--- Data in this exercise Enclosed Below ---

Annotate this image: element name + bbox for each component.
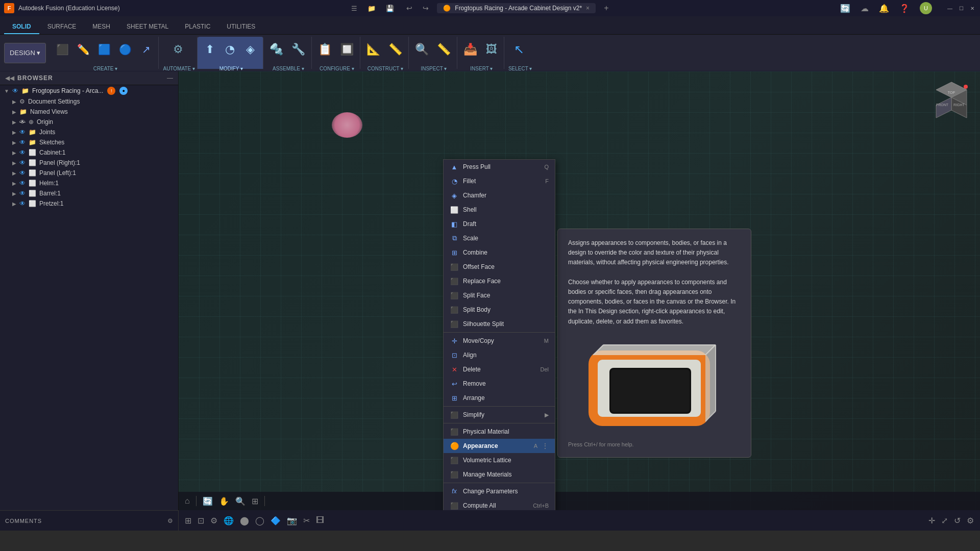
assemble-icon[interactable]: 🔩 [265, 34, 287, 65]
browser-cabinet[interactable]: ▶ 👁 ⬜ Cabinet:1 [0, 147, 178, 158]
vp-ctrl-9-icon[interactable]: ✂ [301, 515, 312, 527]
tab-surface[interactable]: SURFACE [39, 20, 85, 34]
bell-icon[interactable]: 🔔 [879, 4, 889, 13]
create-sketch-icon[interactable]: ✏️ [73, 34, 94, 65]
helm-eye-icon[interactable]: 👁 [19, 180, 26, 187]
vp-fit-icon[interactable]: ⊞ [250, 495, 260, 507]
vp-ctrl-2-icon[interactable]: ⊡ [195, 515, 206, 527]
menu-split-face[interactable]: ⬛ Split Face [444, 288, 555, 303]
help-icon[interactable]: ❓ [899, 4, 910, 13]
add-tab-icon[interactable]: + [604, 4, 608, 13]
browser-collapse-icon[interactable]: — [167, 74, 173, 82]
sketches-expand-icon[interactable]: ▶ [12, 140, 16, 145]
select-icon[interactable]: ↖ [509, 34, 529, 65]
menu-press-pull[interactable]: ▲ Press Pull Q [444, 160, 555, 174]
menu-compute-all[interactable]: ⬛ Compute All Ctrl+B [444, 498, 555, 510]
configure-group-label[interactable]: CONFIGURE ▾ [320, 65, 354, 71]
vp-ctrl-10-icon[interactable]: 🎞 [314, 515, 326, 526]
create-group-label[interactable]: CREATE ▾ [93, 65, 118, 71]
browser-pretzel[interactable]: ▶ 👁 ⬜ Pretzel:1 [0, 198, 178, 209]
panel-left-expand-icon[interactable]: ▶ [12, 170, 16, 176]
modify-fillet-icon[interactable]: ◔ [220, 34, 240, 65]
menu-draft[interactable]: ◧ Draft [444, 217, 555, 231]
browser-named-views[interactable]: ▶ 📁 Named Views [0, 107, 178, 117]
user-avatar[interactable]: U [920, 2, 932, 14]
joints-eye-icon[interactable]: 👁 [19, 129, 26, 136]
inspect-group-label[interactable]: INSPECT ▾ [421, 65, 447, 71]
pretzel-eye-icon[interactable]: 👁 [19, 200, 26, 207]
maximize-button[interactable]: ☐ [958, 5, 965, 12]
assemble-group-label[interactable]: ASSEMBLE ▾ [273, 65, 304, 71]
menu-volumetric-lattice[interactable]: ⬛ Volumetric Lattice [444, 453, 555, 467]
tab-utilities[interactable]: UTILITIES [218, 20, 263, 34]
menu-delete[interactable]: ✕ Delete Del [444, 362, 555, 377]
inspect-measure-icon[interactable]: 🔍 [411, 34, 433, 65]
undo-icon[interactable]: ↩ [406, 4, 412, 12]
create-new-component-icon[interactable]: ⬛ [52, 34, 73, 65]
modify-chamfer-icon[interactable]: ◈ [240, 34, 261, 65]
vp-ctrl-3-icon[interactable]: ⚙ [208, 515, 219, 527]
origin-expand-icon[interactable]: ▶ [12, 119, 16, 125]
browser-joints[interactable]: ▶ 👁 📁 Joints [0, 127, 178, 137]
menu-fillet[interactable]: ◔ Fillet F [444, 174, 555, 188]
menu-physical-material[interactable]: ⬛ Physical Material [444, 424, 555, 439]
cabinet-expand-icon[interactable]: ▶ [12, 150, 16, 156]
named-views-expand-icon[interactable]: ▶ [12, 109, 16, 115]
vp-move-icon[interactable]: ✛ [926, 515, 937, 527]
browser-panel-left[interactable]: ▶ 👁 ⬜ Panel (Left):1 [0, 168, 178, 178]
menu-manage-materials[interactable]: ⬛ Manage Materials [444, 467, 555, 482]
browser-origin[interactable]: ▶ 👁 ⊕ Origin [0, 117, 178, 127]
panel-right-eye-icon[interactable]: 👁 [19, 159, 26, 166]
menu-split-body[interactable]: ⬛ Split Body [444, 303, 555, 317]
construct-group-label[interactable]: CONSTRUCT ▾ [368, 65, 403, 71]
construct-plane-icon[interactable]: 📐 [362, 34, 384, 65]
appearance-dots-icon[interactable]: ⋮ [542, 442, 549, 450]
insert-group-label[interactable]: INSERT ▾ [470, 65, 493, 71]
menu-move-copy[interactable]: ✛ Move/Copy M [444, 334, 555, 348]
inspect-section-icon[interactable]: 📏 [433, 34, 455, 65]
nav-cube[interactable]: TOP RIGHT FRONT [931, 80, 972, 120]
menu-offset-face[interactable]: ⬛ Offset Face [444, 260, 555, 274]
menu-silhouette-split[interactable]: ⬛ Silhouette Split [444, 317, 555, 331]
vp-ctrl-5-icon[interactable]: ⬤ [238, 515, 251, 527]
vp-orbit-icon[interactable]: 🔄 [201, 495, 215, 507]
menu-shell[interactable]: ⬜ Shell [444, 203, 555, 217]
menu-chamfer[interactable]: ◈ Chamfer [444, 188, 555, 203]
panel-left-eye-icon[interactable]: 👁 [19, 169, 26, 177]
tab-sheet-metal[interactable]: SHEET METAL [118, 20, 177, 34]
close-button[interactable]: ✕ [969, 5, 976, 12]
vp-scale2-icon[interactable]: ⤢ [939, 515, 950, 527]
vp-rotate-icon[interactable]: ↺ [952, 515, 963, 527]
browser-panel-right[interactable]: ▶ 👁 ⬜ Panel (Right):1 [0, 158, 178, 168]
barrel-expand-icon[interactable]: ▶ [12, 191, 16, 196]
insert2-icon[interactable]: 🖼 [481, 34, 502, 65]
menu-remove[interactable]: ↩ Remove [444, 377, 555, 391]
helm-expand-icon[interactable]: ▶ [12, 181, 16, 186]
design-button[interactable]: DESIGN ▾ [4, 43, 46, 63]
assemble2-icon[interactable]: 🔧 [287, 34, 309, 65]
vp-ctrl-4-icon[interactable]: 🌐 [222, 515, 236, 527]
doc-close-icon[interactable]: × [586, 5, 590, 12]
vp-settings2-icon[interactable]: ⚙ [965, 515, 976, 527]
menu-combine[interactable]: ⊞ Combine [444, 245, 555, 260]
vp-pan-icon[interactable]: ✋ [217, 495, 231, 507]
viewport[interactable]: TOP RIGHT FRONT ▲ Press Pull Q ◔ Fillet [179, 71, 980, 510]
vp-ctrl-7-icon[interactable]: 🔷 [268, 515, 283, 527]
vp-home-icon[interactable]: ⌂ [183, 495, 192, 507]
minimize-button[interactable]: — [946, 5, 953, 12]
menu-scale[interactable]: ⧉ Scale [444, 231, 555, 245]
tab-solid[interactable]: SOLID [4, 20, 39, 34]
panel-right-expand-icon[interactable]: ▶ [12, 160, 16, 166]
insert-icon[interactable]: 📥 [459, 34, 481, 65]
construct-axis-icon[interactable]: 📏 [384, 34, 406, 65]
save-icon[interactable]: 💾 [386, 5, 394, 12]
sync-icon[interactable]: 🔄 [840, 4, 850, 13]
configure2-icon[interactable]: 🔲 [336, 34, 358, 65]
menu-change-parameters[interactable]: fx Change Parameters [444, 484, 555, 498]
comments-settings-icon[interactable]: ⚙ [167, 517, 173, 524]
automate-icon[interactable]: ⚙ [168, 34, 188, 65]
new-icon[interactable]: ☰ [351, 5, 357, 12]
cabinet-eye-icon[interactable]: 👁 [19, 149, 26, 156]
root-collapse-icon[interactable]: ▼ [4, 88, 9, 94]
browser-back-icon[interactable]: ◀◀ [5, 74, 14, 82]
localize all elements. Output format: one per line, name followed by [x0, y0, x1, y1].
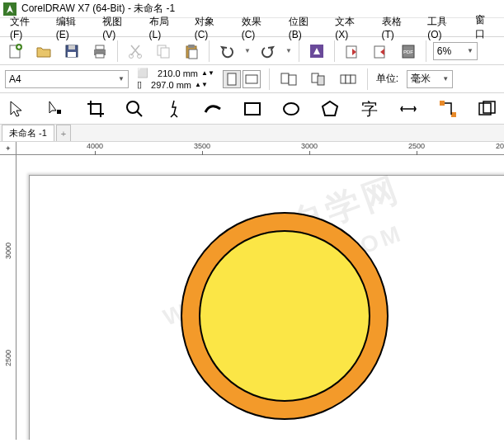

--- End of Enclosed Data in this exercise ---

> What is needed: Without the pictures, give all the records above again exactly.

> Answer to the problem:
Annotate this image: element name + bbox for each component.
assemble-icon[interactable]: 🔩 [265, 34, 287, 65]
browser-cabinet[interactable]: ▶ 👁 ⬜ Cabinet:1 [0, 147, 178, 158]
vp-ctrl-9-icon[interactable]: ✂ [301, 515, 312, 527]
tab-surface[interactable]: SURFACE [39, 20, 85, 34]
bell-icon[interactable]: 🔔 [879, 4, 889, 13]
create-sketch-icon[interactable]: ✏️ [73, 34, 94, 65]
helm-eye-icon[interactable]: 👁 [19, 180, 26, 187]
vp-fit-icon[interactable]: ⊞ [250, 495, 260, 507]
vp-ctrl-2-icon[interactable]: ⊡ [195, 515, 206, 527]
menu-split-face[interactable]: ⬛ Split Face [444, 288, 555, 303]
help-icon[interactable]: ❓ [899, 4, 910, 13]
add-tab-icon[interactable]: + [604, 4, 608, 13]
browser-collapse-icon[interactable]: — [167, 74, 173, 82]
sketches-expand-icon[interactable]: ▶ [12, 140, 16, 145]
select-icon[interactable]: ↖ [509, 34, 529, 65]
menu-press-pull[interactable]: ▲ Press Pull Q [444, 160, 555, 174]
menu-compute-all[interactable]: ⬛ Compute All Ctrl+B [444, 498, 555, 510]
configure-group-label[interactable]: CONFIGURE ▾ [320, 65, 354, 71]
vp-ctrl-10-icon[interactable]: 🎞 [314, 515, 326, 526]
create-group-label[interactable]: CREATE ▾ [93, 65, 118, 71]
browser-pretzel[interactable]: ▶ 👁 ⬜ Pretzel:1 [0, 198, 178, 209]
panel-left-expand-icon[interactable]: ▶ [12, 170, 16, 176]
modify-fillet-icon[interactable]: ◔ [220, 34, 240, 65]
menu-draft[interactable]: ◧ Draft [444, 217, 555, 231]
browser-named-views[interactable]: ▶ 📁 Named Views [0, 107, 178, 117]
user-avatar[interactable]: U [920, 2, 932, 14]
joints-eye-icon[interactable]: 👁 [19, 129, 26, 136]
inspect-group-label[interactable]: INSPECT ▾ [421, 65, 447, 71]
pretzel-eye-icon[interactable]: 👁 [19, 200, 26, 207]
maximize-button[interactable]: ☐ [958, 5, 965, 12]
assemble-group-label[interactable]: ASSEMBLE ▾ [273, 65, 304, 71]
menu-volumetric-lattice[interactable]: ⬛ Volumetric Lattice [444, 453, 555, 467]
tab-utilities[interactable]: UTILITIES [218, 20, 263, 34]
menu-delete[interactable]: ✕ Delete Del [444, 362, 555, 377]
inspect-measure-icon[interactable]: 🔍 [411, 34, 433, 65]
undo-icon[interactable]: ↩ [406, 4, 412, 12]
create-new-component-icon[interactable]: ⬛ [52, 34, 73, 65]
modify-chamfer-icon[interactable]: ◈ [240, 34, 261, 65]
vp-ctrl-3-icon[interactable]: ⚙ [208, 515, 219, 527]
origin-expand-icon[interactable]: ▶ [12, 119, 16, 125]
browser-joints[interactable]: ▶ 👁 📁 Joints [0, 127, 178, 137]
menu-fillet[interactable]: ◔ Fillet F [444, 174, 555, 188]
menu-physical-material[interactable]: ⬛ Physical Material [444, 424, 555, 439]
cabinet-expand-icon[interactable]: ▶ [12, 150, 16, 156]
named-views-expand-icon[interactable]: ▶ [12, 109, 16, 115]
vp-move-icon[interactable]: ✛ [926, 515, 937, 527]
browser-panel-left[interactable]: ▶ 👁 ⬜ Panel (Left):1 [0, 168, 178, 178]
menu-manage-materials[interactable]: ⬛ Manage Materials [444, 467, 555, 482]
browser-origin[interactable]: ▶ 👁 ⊕ Origin [0, 117, 178, 127]
panel-right-eye-icon[interactable]: 👁 [19, 159, 26, 166]
menu-split-body[interactable]: ⬛ Split Body [444, 303, 555, 317]
construct-group-label[interactable]: CONSTRUCT ▾ [368, 65, 403, 71]
construct-plane-icon[interactable]: 📐 [362, 34, 384, 65]
appearance-dots-icon[interactable]: ⋮ [542, 442, 549, 450]
insert-group-label[interactable]: INSERT ▾ [470, 65, 493, 71]
menu-move-copy[interactable]: ✛ Move/Copy M [444, 334, 555, 348]
inspect-section-icon[interactable]: 📏 [433, 34, 455, 65]
nav-cube[interactable]: TOP RIGHT FRONT [931, 80, 972, 120]
menu-offset-face[interactable]: ⬛ Offset Face [444, 260, 555, 274]
menu-silhouette-split[interactable]: ⬛ Silhouette Split [444, 317, 555, 331]
vp-ctrl-5-icon[interactable]: ⬤ [238, 515, 251, 527]
vp-orbit-icon[interactable]: 🔄 [201, 495, 215, 507]
menu-shell[interactable]: ⬜ Shell [444, 203, 555, 217]
menu-chamfer[interactable]: ◈ Chamfer [444, 188, 555, 203]
panel-left-eye-icon[interactable]: 👁 [19, 169, 26, 177]
tab-sheet-metal[interactable]: SHEET METAL [118, 20, 177, 34]
close-button[interactable]: ✕ [969, 5, 976, 12]
vp-scale2-icon[interactable]: ⤢ [939, 515, 950, 527]
vp-rotate-icon[interactable]: ↺ [952, 515, 963, 527]
browser-panel-right[interactable]: ▶ 👁 ⬜ Panel (Right):1 [0, 158, 178, 168]
barrel-expand-icon[interactable]: ▶ [12, 191, 16, 196]
insert2-icon[interactable]: 🖼 [481, 34, 502, 65]
menu-remove[interactable]: ↩ Remove [444, 377, 555, 391]
helm-expand-icon[interactable]: ▶ [12, 181, 16, 186]
design-button[interactable]: DESIGN ▾ [4, 43, 46, 63]
assemble2-icon[interactable]: 🔧 [287, 34, 309, 65]
vp-ctrl-4-icon[interactable]: 🌐 [222, 515, 236, 527]
doc-close-icon[interactable]: × [586, 5, 590, 12]
vp-settings2-icon[interactable]: ⚙ [965, 515, 976, 527]
menu-combine[interactable]: ⊞ Combine [444, 245, 555, 260]
vp-pan-icon[interactable]: ✋ [217, 495, 231, 507]
viewport[interactable]: TOP RIGHT FRONT ▲ Press Pull Q ◔ Fillet [179, 71, 980, 510]
vp-ctrl-7-icon[interactable]: 🔷 [268, 515, 283, 527]
vp-home-icon[interactable]: ⌂ [183, 495, 192, 507]
minimize-button[interactable]: — [946, 5, 953, 12]
menu-scale[interactable]: ⧉ Scale [444, 231, 555, 245]
tab-solid[interactable]: SOLID [4, 20, 39, 34]
panel-right-expand-icon[interactable]: ▶ [12, 160, 16, 166]
insert-icon[interactable]: 📥 [459, 34, 481, 65]
construct-axis-icon[interactable]: 📏 [384, 34, 406, 65]
save-icon[interactable]: 💾 [386, 5, 394, 12]
sync-icon[interactable]: 🔄 [840, 4, 850, 13]
configure2-icon[interactable]: 🔲 [336, 34, 358, 65]
menu-change-parameters[interactable]: fx Change Parameters [444, 484, 555, 498]
comments-settings-icon[interactable]: ⚙ [167, 517, 173, 524]
automate-icon[interactable]: ⚙ [168, 34, 188, 65]
new-icon[interactable]: ☰ [351, 5, 357, 12]
cabinet-eye-icon[interactable]: 👁 [19, 149, 26, 156]
root-collapse-icon[interactable]: ▼ [4, 88, 9, 94]
browser-back-icon[interactable]: ◀◀ [5, 74, 14, 82]
localize all elements. Output format: one per line, name followed by [x0, y0, x1, y1].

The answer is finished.